◆ Assignment
Your answer should be an exact copy of all the entries, free of pictures.

◆ Data to use
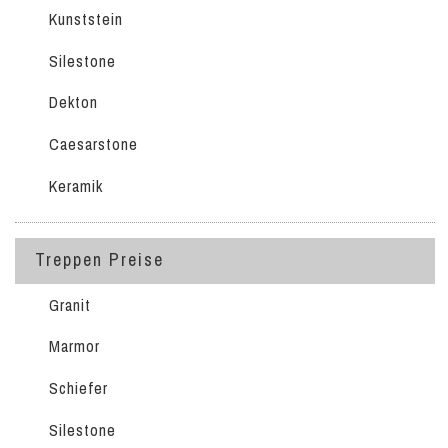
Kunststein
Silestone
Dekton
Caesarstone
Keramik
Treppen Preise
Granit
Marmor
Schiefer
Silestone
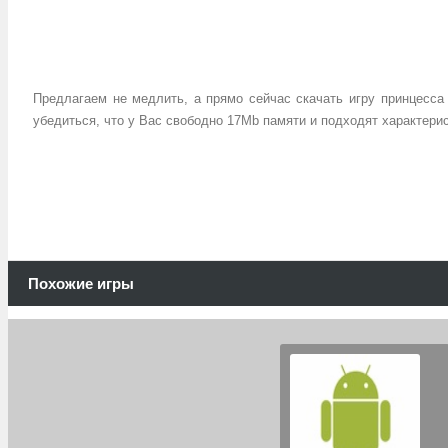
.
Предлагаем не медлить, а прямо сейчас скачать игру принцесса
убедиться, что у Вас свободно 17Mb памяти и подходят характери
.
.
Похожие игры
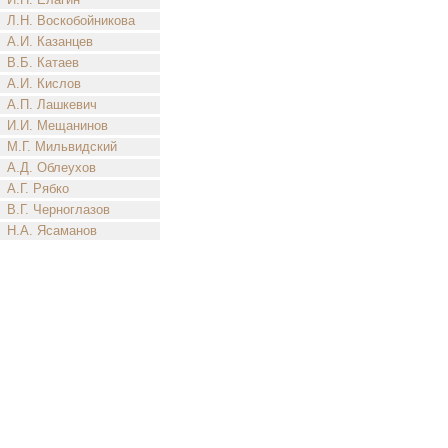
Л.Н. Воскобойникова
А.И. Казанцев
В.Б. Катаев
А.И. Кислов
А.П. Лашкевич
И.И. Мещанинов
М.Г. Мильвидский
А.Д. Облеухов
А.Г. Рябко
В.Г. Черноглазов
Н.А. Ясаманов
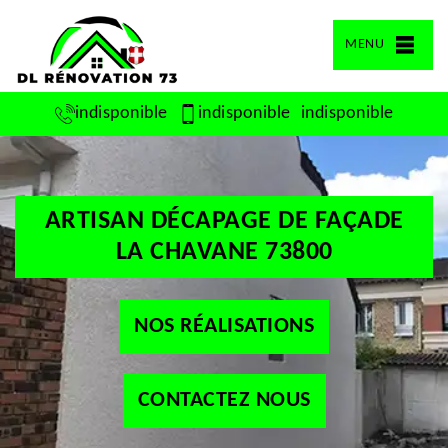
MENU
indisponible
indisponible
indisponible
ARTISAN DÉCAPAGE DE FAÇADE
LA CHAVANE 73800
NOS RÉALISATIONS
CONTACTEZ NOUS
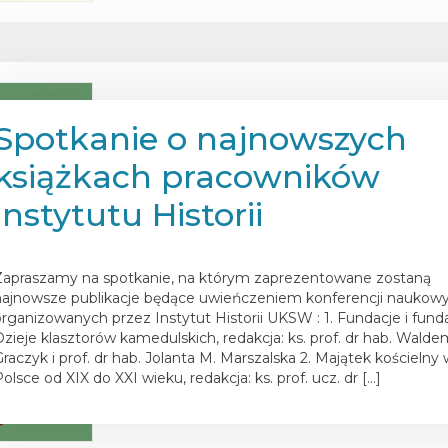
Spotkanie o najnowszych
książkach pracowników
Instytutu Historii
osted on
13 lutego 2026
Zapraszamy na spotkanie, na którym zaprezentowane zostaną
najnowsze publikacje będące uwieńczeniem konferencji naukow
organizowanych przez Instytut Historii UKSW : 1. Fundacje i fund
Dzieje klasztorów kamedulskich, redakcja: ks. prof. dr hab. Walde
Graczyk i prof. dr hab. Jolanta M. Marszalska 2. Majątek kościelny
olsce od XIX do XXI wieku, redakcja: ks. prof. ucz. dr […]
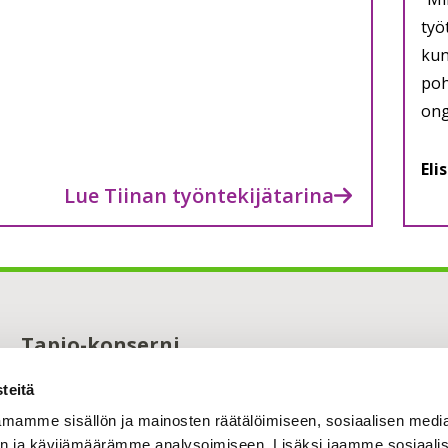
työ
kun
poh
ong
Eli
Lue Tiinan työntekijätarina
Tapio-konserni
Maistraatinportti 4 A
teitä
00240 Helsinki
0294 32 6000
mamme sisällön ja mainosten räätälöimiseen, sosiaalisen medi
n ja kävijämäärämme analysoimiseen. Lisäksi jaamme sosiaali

◆ Your solution
Kunststein
Silestone
Dekton
Caesarstone
Keramik
Treppen Preise
Granit
Marmor
Schiefer
Silestone
.
Предлагаем не медлить, а прямо сейчас скачать игру принцесса
убедиться, что у Вас свободно 17Mb памяти и подходят характери
.
.
Похожие игры
Л.Н. Воскобойникова
А.И. Казанцев
В.Б. Катаев
А.И. Кислов
А.П. Лашкевич
И.И. Мещанинов
М.Г. Мильвидский
А.Д. Облеухов
А.Г. Рябко
В.Г. Черноглазов
Н.А. Ясаманов
MENU
indisponible
indisponible
indisponible
ARTISAN DÉCAPAGE DE FAÇADE
LA CHAVANE 73800
NOS RÉALISATIONS
CONTACTEZ NOUS
Spotkanie o najnowszych
książkach pracowników
Instytutu Historii
osted on
13 lutego 2026
Zapraszamy na spotkanie, na którym zaprezentowane zostaną
najnowsze publikacje będące uwieńczeniem konferencji naukow
organizowanych przez Instytut Historii UKSW : 1. Fundacje i fund
Dzieje klasztorów kamedulskich, redakcja: ks. prof. dr hab. Walde
Graczyk i prof. dr hab. Jolanta M. Marszalska 2. Majątek kościelny
olsce od XIX do XXI wieku, redakcja: ks. prof. ucz. dr […]
työ
kun
poh
ong
Eli
Lue Tiinan työntekijätarina
Tapio-konserni
Maistraatinportti 4 A
teitä
00240 Helsinki
0294 32 6000
mamme sisällön ja mainosten räätälöimiseen, sosiaalisen medi
n ja kävijämäärämme analysoimiseen. Lisäksi jaamme sosiaali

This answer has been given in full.